Beginning at the line that holds "Where to buy", copy the material below exactly through its last line.

→ **SOURCE MATERIAL**
--------------------------------------------------

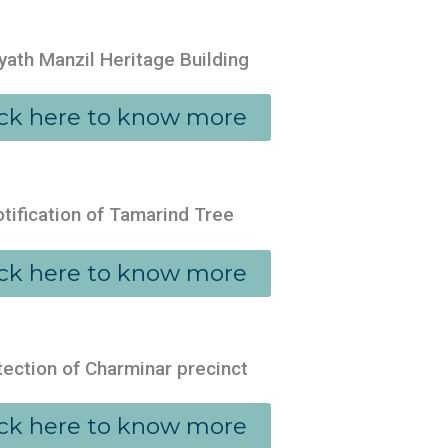
yath Manzil Heritage Building
ick here to know more
tification of Tamarind Tree
ick here to know more
tection of Charminar precinct
ick here to know more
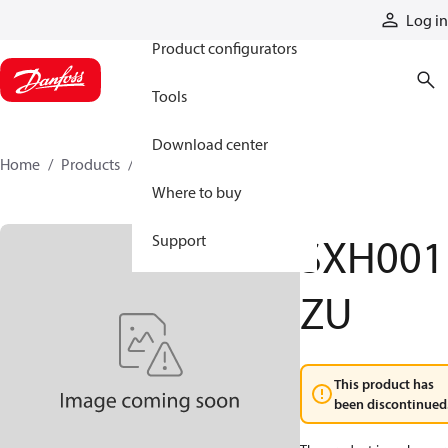
Products
Log in
Product configurators
Tools
Download center
Home
Products
SXH001ZU
Where to buy
SXH001
Support
ZU
This product has
been discontinued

--------------------------------------------------

→ **RESULT OF THE EXERCISE**
Where to buy
SXH001
Support
ZU
This product has
been discontinued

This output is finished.